After earning her university degree, she traveled with a college friend and they crossed the country for three years, trucking furniture along Interstates in an 18-wheel tractor-trailer. She tried her hand at newspaper writing, even the film business where she performed production and post-production work for 10 years. “I could never find community in Hollywood,” she said. “I’m always writing about people coming and going, about what’s out there and what home is.”
“Lori’s songs are spare and poetic,” said Eric Whittington, “and they’ll remind you of what it like to be human.”
“Lori breaks the mold,” agreed Susan Hoffman, a Bernal Heights neighbor and Director of the Osher Lifelong Learning Institute. “There’s something freeing and exploratory about her music.”
“I’m writing about people finding themselves,” Lori B. said.
No one less than David Crosby, who had heard her open for David Lindley at the Lobero Theater in Santa Barbara, came to a similar conclusion. “Lori B will whisper to your heart and will tell the truth,” he said.
Lori Bloustein was born in Ithaca, New York in 1954. Her father completed his teaching career as president of Rutgers University and her mother, a physician, practiced medicine. After high school, a Vermont hippie sort of school she admits, Lori attended NYU for two years and then North Carolina University in Chapel Hill, where she earned a BA in anthropology.
Even now she loves reading and she conducted her Sunday bookstore gig a little like a college Socratic seminar, segueing from one song to another by asking those assembled if they had any questions. A young man, standing along side Whittington’s non-fiction collection, took her at her word and asked, “Which books do you like?”
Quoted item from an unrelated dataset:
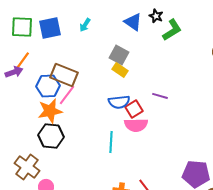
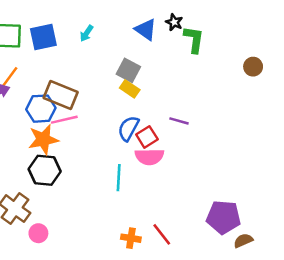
green L-shape: (172, 30) -> (194, 39), turned -50
pink line: (67, 95) -> (64, 120), turned 40
blue semicircle: (119, 102) -> (128, 128), turned 125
“Look Homeward Angel” and “Moby Dick,” she answered, two novels that have not a little to do with what’s out there and what home is. Pausing a moment, she surveyed the audience. “Think about taking a book home,” she said, tongue firmly placed in cheek. “Remember to pay for it, though.”
Behind his counter, bookseller Eric Whittington smiled.
At Columbia University, Lori B. earned an MSW in social work, parlaying this knowledge into eventually becoming a therapist, a coach and healer she labels herself, using kinesthic mind-body therapy and contact improvisation to assist clients. “There’s a warm feeling in the room,” she said.
That’s Bird and Beckett, where a balladeer’s songs can take wing and a book lover’s license to browse is always renewed.
“Thank God for independent bookstores,” said Brian Murphy, president of DeAnza College, who’d accompanied Susan Hoffman from their Cortland Avenue neighborhood.
“I love the intimacy of bookstores,” Lori B. said, “and I adore language and being able to read someone’s recycled books.” And purchase a new one, as well.
Or listen to Lori B, whom Eric Whittington books and temporarily shelves between his travel and cooking sections, hit her high notes because she can sing up a storm, sort of like a hurricane child.